Les fractures de processus épineux du garrot, pourtant impressionnantes, sont traitées dans leur grande majorité par du repos, et le pronostic sportif est bon, à condition, cependant, de veiller à adapter le choix de la selle à la déformation locale des structures. Lors de cas atypiques, comme celui étudié ici, et présentant une instabilité chronique, il est possible de retirer chirurgicalement les processus épineux en question.

Références

  • 1. Jeffcott LB. Disorders of the thoracolumbar spine of the horse – a survey of 443 cases. Equine Vet. J. 1980; 12(4): 197-210.
  • 2. Nixon AJ. Fractures of the vertebrae. In: Nixon AJ. Equine fracture repair. 1st ed. Ed. Saunders, Philadelphia. 1996: 299-312.
  • 3. Perkins JD, Schumacher J, Kelly G et coll. Subtotal ostectomy of dorsal spinous processes performed in nine standing horses. Vet. Surg. 2005; 34(6): 625-629.
  • 4. Turner TA. Back problems in horses. 49th annual convention AAEP Proceeding. 2003.
  • 5. Walmsley JP, Pettersson H, Winberg F et coll. Impingement of the dorsal spinous processes in two hundred and fifteen horses: case selection, surgical technique and results. Equine Vet. J. 2002; 34(1): 23-28.

Éléments à retenir

→ Les fractures de processus épineux du garrot sont fréquentes chez les chevaux qui se retournent violemment sur le dos.

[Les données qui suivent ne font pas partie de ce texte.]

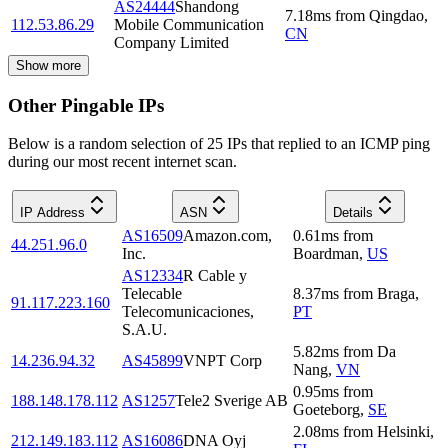
AS24444
Shandong
7.18
ms
from
Qingdao
,
112.53.86.29
Mobile Communication
CN
Company Limited
Show more
Other Pingable IPs
Below is a random selection of 25 IPs that replied to an ICMP ping
during our most recent internet scan.
IP Address
ASN
Details
AS16509
Amazon.com,
0.61
ms
from
44.251.96.0
Inc.
Boardman
,
US
AS12334
R Cable y
Telecable
8.37
ms
from
Braga
,
91.117.223.160
Telecomunicaciones,
PT
S.A.U.
5.82
ms
from
Da
14.236.94.32
AS45899
VNPT Corp
Nang
,
VN
0.95
ms
from
188.148.178.112
AS1257
Tele2 Sverige AB
Goeteborg
,
SE
2.08
ms
from
Helsinki
,
212.149.183.112
AS16086
DNA Oyj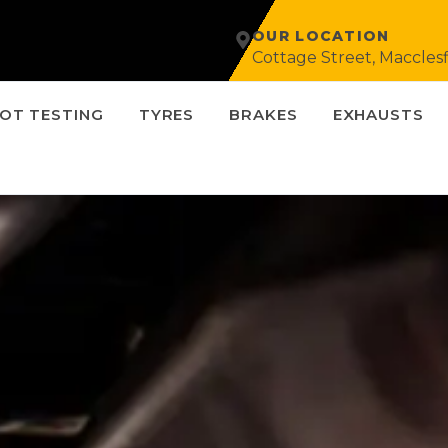
OUR LOCATION
Cottage Street, Macclesf
OT TESTING
TYRES
BRAKES
EXHAUSTS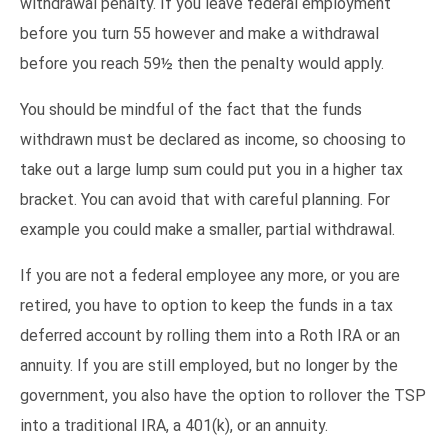
withdrawal penalty. If you leave federal employment
before you turn 55 however and make a withdrawal
before you reach 59½ then the penalty would apply.
You should be mindful of the fact that the funds
withdrawn must be declared as income, so choosing to
take out a large lump sum could put you in a higher tax
bracket. You can avoid that with careful planning. For
example you could make a smaller, partial withdrawal.
If you are not a federal employee any more, or you are
retired, you have to option to keep the funds in a tax
deferred account by rolling them into a Roth IRA or an
annuity. If you are still employed, but no longer by the
government, you also have the option to rollover the TSP
into a traditional IRA, a 401(k), or an annuity.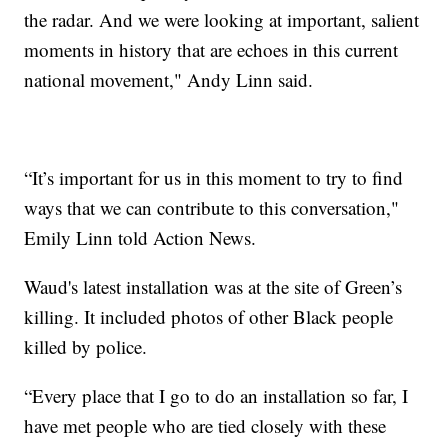
the radar. And we were looking at important, salient
moments in history that are echoes in this current
national movement," Andy Linn said.
“It’s important for us in this moment to try to find
ways that we can contribute to this conversation,"
Emily Linn told Action News.
Waud's latest installation was at the site of Green’s
killing. It included photos of other Black people
killed by police.
“Every place that I go to do an installation so far, I
have met people who are tied closely with these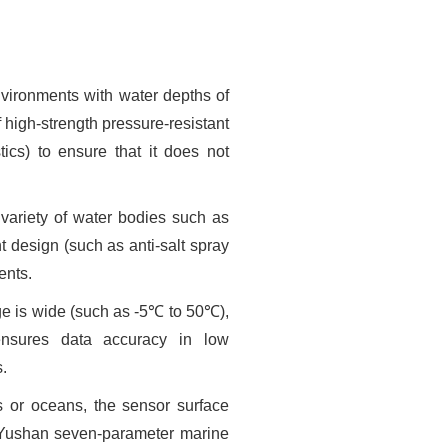
nvironments with water depths of
 high-strength pressure-resistant
ics) to ensure that it does not
 variety of water bodies such as
t design (such as anti-salt spray
ents.
e is wide (such as -5℃ to 50℃),
ensures data accuracy in low
s.
s or oceans, the sensor surface
 Yushan seven-parameter marine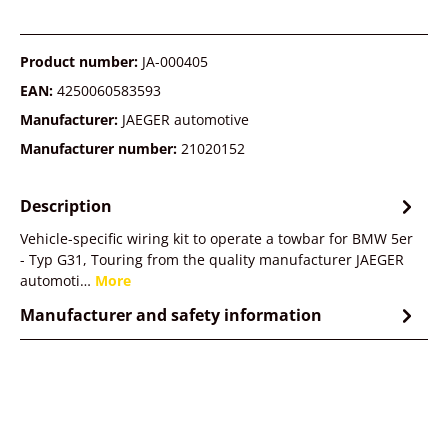
Product number:
JA-000405
EAN:
4250060583593
Manufacturer:
JAEGER automotive
Manufacturer number:
21020152
Description
Vehicle-specific wiring kit to operate a towbar for BMW 5er
- Typ G31, Touring from the quality manufacturer JAEGER
automoti…
More
Manufacturer and safety information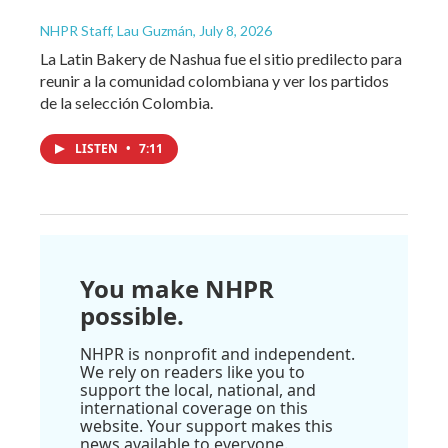
NHPR Staff, Lau Guzmán
, July 8, 2026
La Latin Bakery de Nashua fue el sitio predilecto para
reunir a la comunidad colombiana y ver los partidos
de la selección Colombia.
LISTEN
•
7:11
You make NHPR
possible.
NHPR is nonprofit and independent.
We rely on readers like you to
support the local, national, and
international coverage on this
website. Your support makes this
news available to everyone.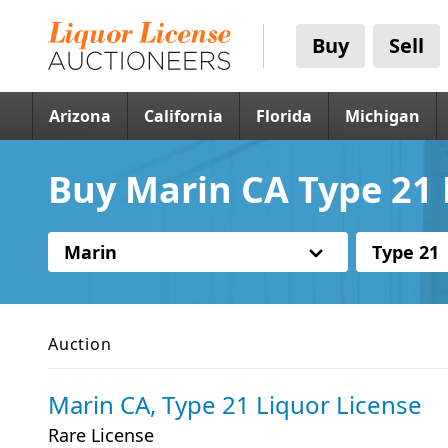
Buy
Sell
Arizona
California
Florida
Michigan
Buy Marin CA Type 21 
Marin
Type 21
Auction
Marin CA, Type 21 Liquor License
Rare License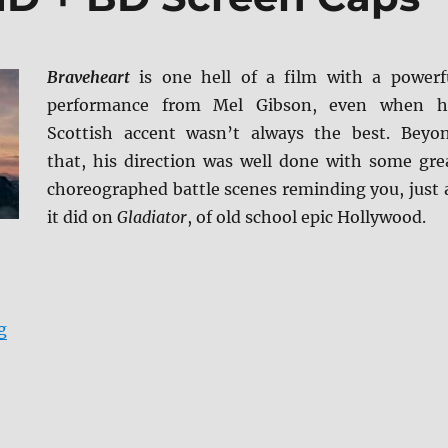
Braveheart
is one hell of a film with a powerf
performance from Mel Gibson, even when h
Scottish accent wasn’t always the best. Beyo
that, his direction was well done with some gre
choreographed battle scenes reminding you, just 
it did on
Gladiator
, of old school epic Hollywood.
“Braveheart 4K UHD + BD Screen Caps”
g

→ De nombreux processus peuvent être atteints simultanément et une importante déformation locale en résulte.

→ Il est possible de gérer la plupart des cas avec du repos et un harnachement adapté.

→ Une exérèse chirurgicale peut être envisagée face à un animal ne présentant pas d’amélioration avec des traitements conservateurs.